Love it or loathe it, we are in the midst of another paradigm shift because of the power of ‘digital’. Education may have thought it had done all it needed to do to avoid the attraction of the ‘online’ revolution, allowing it to sit back and watch the hotel, taxi and television industries with curious interest. Education may have naively (or arrogantly?) assumed there’d be no Airbnb, Uber or Netflix equivalent to turn it on its head. If any element of this is true, then Education should try to rent a VHS movie from Blockbuster or hail a taxi and pay the fare in cash.

ALLOWING THE LIVE DEBATE AND DISCUSSION TO CONTINUE WHILST PROVIDING OPPORTUNITIES FOR PUPILS TO COLLABORATE IN REAL TIME.

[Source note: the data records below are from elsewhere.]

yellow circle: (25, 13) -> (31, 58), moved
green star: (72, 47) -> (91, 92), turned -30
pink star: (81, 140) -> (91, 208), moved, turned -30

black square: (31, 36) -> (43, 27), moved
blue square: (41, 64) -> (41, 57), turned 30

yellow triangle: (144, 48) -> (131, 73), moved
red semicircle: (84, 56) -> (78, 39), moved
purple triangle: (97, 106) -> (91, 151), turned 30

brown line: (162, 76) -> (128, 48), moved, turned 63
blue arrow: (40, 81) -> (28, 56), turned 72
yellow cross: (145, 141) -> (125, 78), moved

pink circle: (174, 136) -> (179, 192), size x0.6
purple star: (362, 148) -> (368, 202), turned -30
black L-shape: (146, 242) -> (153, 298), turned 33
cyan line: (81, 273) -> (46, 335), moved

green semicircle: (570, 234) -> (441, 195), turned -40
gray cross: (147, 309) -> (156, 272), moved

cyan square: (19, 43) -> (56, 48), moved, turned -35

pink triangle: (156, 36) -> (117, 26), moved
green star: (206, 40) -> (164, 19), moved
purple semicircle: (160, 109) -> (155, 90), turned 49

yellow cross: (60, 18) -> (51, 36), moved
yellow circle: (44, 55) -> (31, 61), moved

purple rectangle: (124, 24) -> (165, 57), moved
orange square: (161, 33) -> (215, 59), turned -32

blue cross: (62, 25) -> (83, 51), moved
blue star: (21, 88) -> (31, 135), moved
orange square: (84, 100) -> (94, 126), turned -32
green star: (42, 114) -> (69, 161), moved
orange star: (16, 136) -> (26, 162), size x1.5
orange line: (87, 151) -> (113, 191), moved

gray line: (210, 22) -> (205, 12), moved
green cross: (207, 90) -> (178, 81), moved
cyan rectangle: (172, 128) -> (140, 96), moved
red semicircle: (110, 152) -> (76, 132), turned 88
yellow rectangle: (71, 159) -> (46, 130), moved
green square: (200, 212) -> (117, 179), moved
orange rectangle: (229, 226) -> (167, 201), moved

Rather than focus on the problems however, I believe it is healthier and more interesting to hone in on the opportunity presented by a forced shift to remote teaching. At Bradfield, like so many schools across the globe, pupils and teachers have embraced the technology available to them. Here at the College the Microsoft 365 suite – particularly Teams and OneNote – have allowed live debate and discussion to continue whilst providing opportunities for pupils to collaborate in real time. Indeed, although some of the informal group discussion and sharing of ideas has needed a little more thought, OneNote offers a shared, live platform for collaboration in its true sense: the iteration of an idea with input from multiple sources, and now more than ever with multimedia contributions.

SOMETHING MORE PERSONALISED, MORE PRECISE AND MORE EXCITING.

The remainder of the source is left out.